Southern Railway Limited is a wholly owned subsidiary of Govia, and was established specifically for the purpose of pre-qualifying for, bidding for, and operating the South Central franchise (the Franchise).
Govia is the incumbent franchisee. Govia is currently operating the South Central Passenger Rail franchise via its wholly owned subsidiary New Southern Railways Limited. The necessary assets and liabilities will be transferred from New Southern Railway Limited to Southern Railway Limited according to a 'Transfer Scheme' negotiated between Govia and the Department for Transport (DfT) in advancement of the Franchise.
TRANSACTION
Govia signed the Franchise agreement on 8 June 2009 and will start operating the Franchise on 20 September 2009. It will continue to operate it until 25 July 2015. If performance targets are achieved, or if the DfT exercises its discretion, the Franchise may be extended to 22 July 2017. The OFT received a satisfactory submission by Govia on 18 June 2009 and the administrative deadline is 13 August 2009. The statutory deadline is 7 October 2009.
JURISDICTION AND PROCESS
The award of the Franchise to Govia does not constitute a concentration under the European Merger Control Regulation (ECMR) since Govia is already operating the franchise. The acquisition of the Franchise will not therefore result in a change of control under Article 3 ECMR.

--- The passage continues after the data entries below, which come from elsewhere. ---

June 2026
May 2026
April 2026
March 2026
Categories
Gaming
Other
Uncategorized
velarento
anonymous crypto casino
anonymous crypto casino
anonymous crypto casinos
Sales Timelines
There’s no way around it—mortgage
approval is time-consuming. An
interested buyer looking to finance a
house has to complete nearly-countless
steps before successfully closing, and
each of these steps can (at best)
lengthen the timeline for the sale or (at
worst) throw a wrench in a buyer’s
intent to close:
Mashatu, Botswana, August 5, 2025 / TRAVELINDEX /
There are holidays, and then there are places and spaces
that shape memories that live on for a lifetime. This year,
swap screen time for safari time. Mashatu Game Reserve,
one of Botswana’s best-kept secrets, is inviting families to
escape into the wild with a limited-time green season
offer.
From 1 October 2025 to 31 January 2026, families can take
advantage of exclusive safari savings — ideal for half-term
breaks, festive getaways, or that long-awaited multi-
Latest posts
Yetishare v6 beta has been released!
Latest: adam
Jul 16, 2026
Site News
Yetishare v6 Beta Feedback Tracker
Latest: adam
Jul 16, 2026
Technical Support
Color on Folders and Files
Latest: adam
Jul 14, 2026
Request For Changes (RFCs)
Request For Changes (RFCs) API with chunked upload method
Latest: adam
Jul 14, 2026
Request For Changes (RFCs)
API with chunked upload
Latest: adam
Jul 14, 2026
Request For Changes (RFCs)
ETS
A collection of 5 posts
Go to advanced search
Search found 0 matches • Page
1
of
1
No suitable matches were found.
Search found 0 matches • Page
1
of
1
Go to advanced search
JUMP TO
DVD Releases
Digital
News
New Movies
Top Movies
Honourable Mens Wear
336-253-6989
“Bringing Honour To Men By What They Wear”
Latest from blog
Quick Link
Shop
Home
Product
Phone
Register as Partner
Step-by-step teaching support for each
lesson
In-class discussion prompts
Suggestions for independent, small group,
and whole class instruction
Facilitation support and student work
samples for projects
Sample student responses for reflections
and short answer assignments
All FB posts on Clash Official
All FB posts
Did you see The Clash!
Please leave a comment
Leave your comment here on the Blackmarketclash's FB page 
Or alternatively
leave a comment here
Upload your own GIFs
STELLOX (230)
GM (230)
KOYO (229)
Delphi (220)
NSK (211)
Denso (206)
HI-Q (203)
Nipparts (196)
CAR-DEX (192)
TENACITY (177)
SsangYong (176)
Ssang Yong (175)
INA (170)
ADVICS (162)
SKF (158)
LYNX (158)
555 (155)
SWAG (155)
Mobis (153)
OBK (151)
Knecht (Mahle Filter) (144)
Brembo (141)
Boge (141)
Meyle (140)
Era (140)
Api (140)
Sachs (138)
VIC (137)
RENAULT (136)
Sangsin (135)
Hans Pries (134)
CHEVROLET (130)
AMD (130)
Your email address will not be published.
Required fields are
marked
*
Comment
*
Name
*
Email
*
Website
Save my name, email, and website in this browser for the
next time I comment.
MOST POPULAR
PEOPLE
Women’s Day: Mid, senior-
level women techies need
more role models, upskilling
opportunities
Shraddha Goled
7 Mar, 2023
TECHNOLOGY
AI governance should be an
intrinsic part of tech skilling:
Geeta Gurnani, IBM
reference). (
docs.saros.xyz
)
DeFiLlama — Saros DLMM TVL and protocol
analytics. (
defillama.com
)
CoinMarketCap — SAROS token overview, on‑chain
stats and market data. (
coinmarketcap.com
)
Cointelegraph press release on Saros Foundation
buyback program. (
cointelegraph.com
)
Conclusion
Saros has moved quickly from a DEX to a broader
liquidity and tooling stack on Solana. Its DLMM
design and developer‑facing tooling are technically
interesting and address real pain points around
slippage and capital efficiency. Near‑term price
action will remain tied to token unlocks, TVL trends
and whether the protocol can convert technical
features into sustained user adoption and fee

The award of the Franchise to Govia constitutes an acquisition of control of an enterprise by virtue of section 66(3) of the Railways Act 1993. Govia and the Franchise have therefore ceased to be distinct. As the anticipated turnover from the first year of operating the Franchise is expected to exceed £70 million (turnover for 2008 on the Franchise was approximately £560 million) the turnover test in section 23(1)(b) of the Enterprise Act 2002 (the Act) is met. The OFT therefore believes that it is or may be the case that a relevant merger situation has been created.
During the course of the OFT's investigation, the parties submitted that they would be willing to forego the receipt of an issues paper, in the event that the OFT found that its duty to refer was triggered but that it would exercise its discretion not to refer given that the market is of insufficient importance. Since the OFT did decide that it would exercise its discretion, it did not send an issues paper to the parties. In addition, given that on a 'worst case scenario' analysis the OFT decided that it would exercise its discretion not to refer, the OFT did not consider that survey evidence (in order to determine whether bus and rail compete on particular flows) was necessary.
THIRD PARTY VIEWS
No third parties raised any competition concerns in relation to this merger.
ASSESSMENT
Govia will commence the operation of the Franchise on 20 September 2009. The merger resulted in a large number of overlaps between the Franchise and Govia's existing rail franchises and Go-Ahead's existing bus services. As in previous cases, the OFT considered the effect of the transaction on a flow by flow basis, on the basis that the degree of substitutability between different modes can vary from flow to flow.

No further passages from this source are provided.